▶ _Task details_: Without including pictures, set down every record exactly as it stands.

▶ _Data listing_:
════════

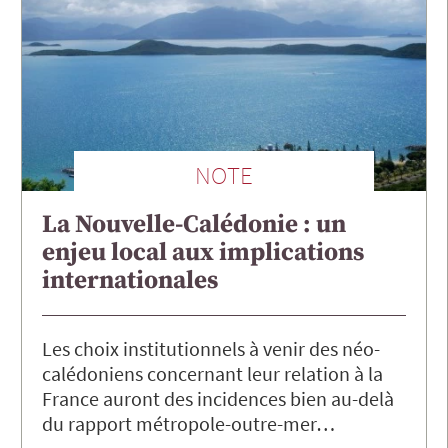
NOTE
La Nouvelle-Calédonie : un
enjeu local aux implications
internationales
Les choix institutionnels à venir des néo-
calédoniens concernant leur relation à la
France auront des incidences bien au-delà
du rapport métropole-outre-mer…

════════

▶ _Solution below_:
NOTE
La Nouvelle-Calédonie : un
enjeu local aux implications
internationales
Les choix institutionnels à venir des néo-
calédoniens concernant leur relation à la
France auront des incidences bien au-delà
du rapport métropole-outre-mer…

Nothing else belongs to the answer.